Me recuerdo a los seis, ocho años, pateando la pelota contra la pared, jugando al efecto rebote, mientras pensaba en las palabras de mi tía Noemí que parecían precisar mi destino: “Ay, Dani, con ese piquito de oro, cuando seas grande vas a llegar a la mesa de Mirtha Legrand”. Yo había decidido ser escritor, por lo que esa entronización a futuro (¡hay que ver lo mucho que le gustaba a mi tía ese programa!) me dejaba perplejo. Si la Legrand era el premio Nobel (o, digamos, el Martín Fierro), ¿cómo es que me sería conferido no por lo que escribiría sino por mi facilidad de palabra? En ese desvío de trayectoria se escondía el secreto de algo no imaginado ni deseado que se convertía en un valor. Desde luego, ir al programa de la señora debe de tener un precio, no necesariamente el que se pagaría en valor billete para lograr el asiento, sino el del costo íntimo de la conversación forzada y la interrupción forzosa.

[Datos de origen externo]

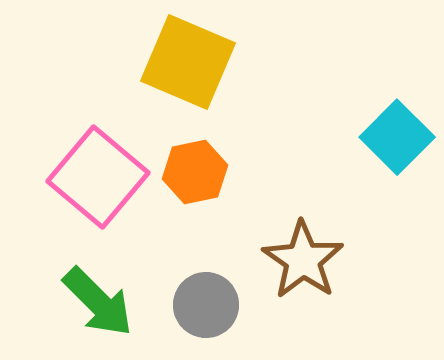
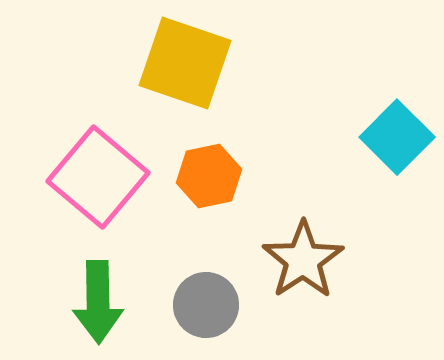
yellow square: moved 3 px left, 1 px down; rotated 4 degrees counterclockwise
orange hexagon: moved 14 px right, 4 px down
brown star: rotated 4 degrees clockwise
green arrow: rotated 44 degrees clockwise
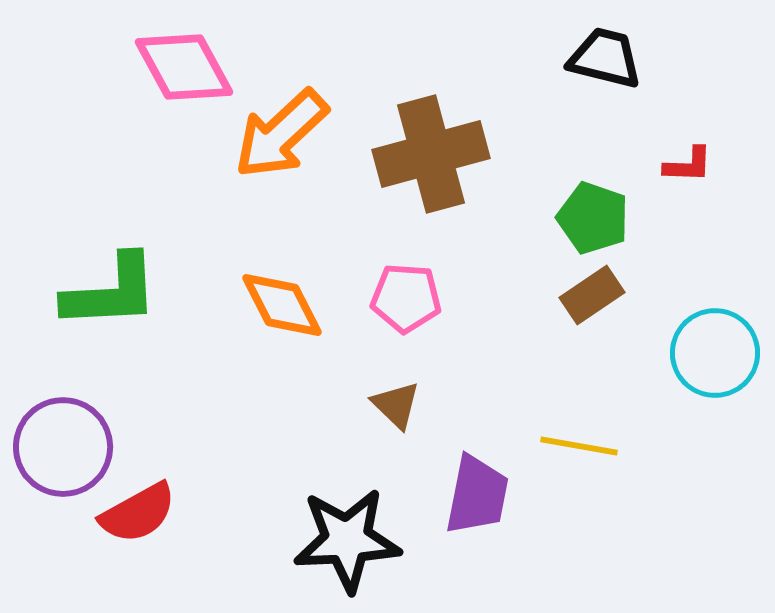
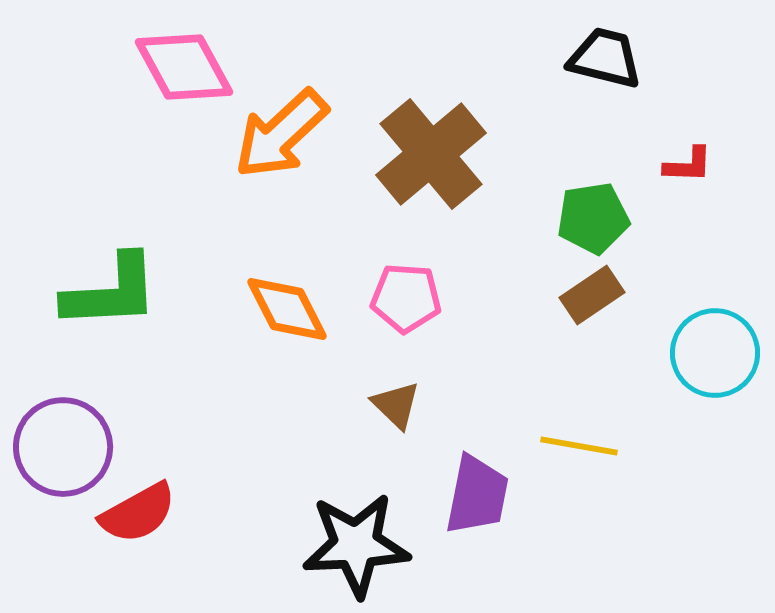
brown cross: rotated 25 degrees counterclockwise
green pentagon: rotated 28 degrees counterclockwise
orange diamond: moved 5 px right, 4 px down
black star: moved 9 px right, 5 px down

La cuestión entonces era, ¿cómo obtener la visibilidad necesaria para llegar a esa apoteosis gastronómica familiar y social en la pantalla de doña Rosa? (Ahora la pregunta podría trasladarse al programa de Andy Kusnetzoff: ¿qué cosas habría que hacer para hablar de dónde y con quién la pusiste y cuánto te gustó o no te gustó hacerlo?). Aunque parezca extraño, mi primera intención había sido la de escribir sobre el arte conceptual. Esa misma
sensación de desvío, de extrañeza, la tuve años más tarde cuando leí que se había puesto en venta un pote de mierda de artista. Esa perplejidad se preguntaba por las formas y las normas de la producción y apreciación del hecho estético, sobre las formas de nominación y representación. Desde luego, no tengo ninguna teoría al respecto. Hoy leo que un artista italiano vendió en 130 mil dólares –y es lo que la noticia destaca– una banana pegada con cinta adhesiva a una pared. Me sigo preguntando si se tratará de un chiste de gracia ignorada.